(Beginning of Source material)

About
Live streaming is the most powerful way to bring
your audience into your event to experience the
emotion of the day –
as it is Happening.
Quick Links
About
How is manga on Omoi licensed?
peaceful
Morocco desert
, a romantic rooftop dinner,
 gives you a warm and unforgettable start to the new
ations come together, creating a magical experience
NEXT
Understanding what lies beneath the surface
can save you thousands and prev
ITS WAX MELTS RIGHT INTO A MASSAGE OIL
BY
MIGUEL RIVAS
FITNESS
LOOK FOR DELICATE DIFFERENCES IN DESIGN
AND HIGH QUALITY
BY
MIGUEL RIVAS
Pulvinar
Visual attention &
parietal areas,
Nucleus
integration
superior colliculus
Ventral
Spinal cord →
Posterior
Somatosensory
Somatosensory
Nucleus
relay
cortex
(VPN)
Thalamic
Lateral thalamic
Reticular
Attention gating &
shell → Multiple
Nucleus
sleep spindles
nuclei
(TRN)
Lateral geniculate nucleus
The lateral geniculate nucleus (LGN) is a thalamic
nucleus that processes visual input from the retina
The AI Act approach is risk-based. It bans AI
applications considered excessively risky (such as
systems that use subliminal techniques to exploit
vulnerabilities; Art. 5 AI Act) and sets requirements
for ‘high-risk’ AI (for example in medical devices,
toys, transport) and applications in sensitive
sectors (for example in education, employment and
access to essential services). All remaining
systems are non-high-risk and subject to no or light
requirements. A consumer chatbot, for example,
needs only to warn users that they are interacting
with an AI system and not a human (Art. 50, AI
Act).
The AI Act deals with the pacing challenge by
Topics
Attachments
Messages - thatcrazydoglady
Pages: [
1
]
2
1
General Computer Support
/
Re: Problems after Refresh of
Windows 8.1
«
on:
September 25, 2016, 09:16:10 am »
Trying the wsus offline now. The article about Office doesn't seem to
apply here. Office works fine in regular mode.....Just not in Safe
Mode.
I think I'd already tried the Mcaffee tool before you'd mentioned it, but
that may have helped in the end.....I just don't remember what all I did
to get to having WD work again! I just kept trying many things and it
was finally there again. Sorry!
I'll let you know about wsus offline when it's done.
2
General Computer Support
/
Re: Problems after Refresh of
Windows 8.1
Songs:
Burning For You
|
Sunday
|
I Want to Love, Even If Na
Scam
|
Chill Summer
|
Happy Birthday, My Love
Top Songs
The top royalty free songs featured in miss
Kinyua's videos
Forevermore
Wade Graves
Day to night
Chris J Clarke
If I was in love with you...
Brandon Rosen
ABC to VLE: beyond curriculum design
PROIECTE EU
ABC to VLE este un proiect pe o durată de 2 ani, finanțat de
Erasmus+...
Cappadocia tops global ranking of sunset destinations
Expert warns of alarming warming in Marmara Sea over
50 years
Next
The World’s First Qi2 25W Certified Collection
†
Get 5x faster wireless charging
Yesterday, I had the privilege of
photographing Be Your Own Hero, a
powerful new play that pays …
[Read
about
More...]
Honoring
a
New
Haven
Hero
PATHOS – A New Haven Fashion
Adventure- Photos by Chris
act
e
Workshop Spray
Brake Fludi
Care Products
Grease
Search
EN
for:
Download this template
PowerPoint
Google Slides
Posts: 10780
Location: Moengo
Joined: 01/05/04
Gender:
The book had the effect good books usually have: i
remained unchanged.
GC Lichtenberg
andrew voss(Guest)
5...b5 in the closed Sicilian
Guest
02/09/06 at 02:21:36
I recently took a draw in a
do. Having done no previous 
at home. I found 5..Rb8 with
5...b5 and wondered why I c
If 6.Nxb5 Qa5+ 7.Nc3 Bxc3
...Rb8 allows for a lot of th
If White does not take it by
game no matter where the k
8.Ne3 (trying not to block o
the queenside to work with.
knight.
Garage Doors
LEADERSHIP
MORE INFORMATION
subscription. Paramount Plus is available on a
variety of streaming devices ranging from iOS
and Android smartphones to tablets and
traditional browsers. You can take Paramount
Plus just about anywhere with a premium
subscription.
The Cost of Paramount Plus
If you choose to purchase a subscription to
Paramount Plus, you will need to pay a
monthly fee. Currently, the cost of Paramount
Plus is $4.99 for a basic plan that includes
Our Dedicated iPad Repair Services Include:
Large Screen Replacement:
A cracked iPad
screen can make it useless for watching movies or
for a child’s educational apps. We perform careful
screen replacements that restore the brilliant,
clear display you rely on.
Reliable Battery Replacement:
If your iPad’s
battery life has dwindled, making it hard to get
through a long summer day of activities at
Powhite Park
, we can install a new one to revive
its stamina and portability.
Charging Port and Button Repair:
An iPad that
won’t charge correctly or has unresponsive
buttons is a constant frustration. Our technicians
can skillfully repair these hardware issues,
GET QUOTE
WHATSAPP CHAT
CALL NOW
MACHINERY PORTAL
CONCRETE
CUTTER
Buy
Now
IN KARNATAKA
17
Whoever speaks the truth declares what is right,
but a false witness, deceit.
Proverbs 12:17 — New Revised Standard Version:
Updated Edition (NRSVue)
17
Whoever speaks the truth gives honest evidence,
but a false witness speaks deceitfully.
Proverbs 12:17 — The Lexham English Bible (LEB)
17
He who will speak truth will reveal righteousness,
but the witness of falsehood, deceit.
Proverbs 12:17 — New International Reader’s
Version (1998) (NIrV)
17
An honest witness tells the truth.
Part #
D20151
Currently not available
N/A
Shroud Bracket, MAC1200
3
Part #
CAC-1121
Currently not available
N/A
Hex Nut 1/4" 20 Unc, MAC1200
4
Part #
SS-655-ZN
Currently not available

(End of Source material)

• Instructions to follow: Wherever the line holding "variety of streaming devices ranging from iOS" falls in the entries above, copy exactly from it through the line holding "A cracked iPad", inclusive, and add nothing.

• Answer to this exercise:
variety of streaming devices ranging from iOS
and Android smartphones to tablets and
traditional browsers. You can take Paramount
Plus just about anywhere with a premium
subscription.
The Cost of Paramount Plus
If you choose to purchase a subscription to
Paramount Plus, you will need to pay a
monthly fee. Currently, the cost of Paramount
Plus is $4.99 for a basic plan that includes
Our Dedicated iPad Repair Services Include:
Large Screen Replacement:
A cracked iPad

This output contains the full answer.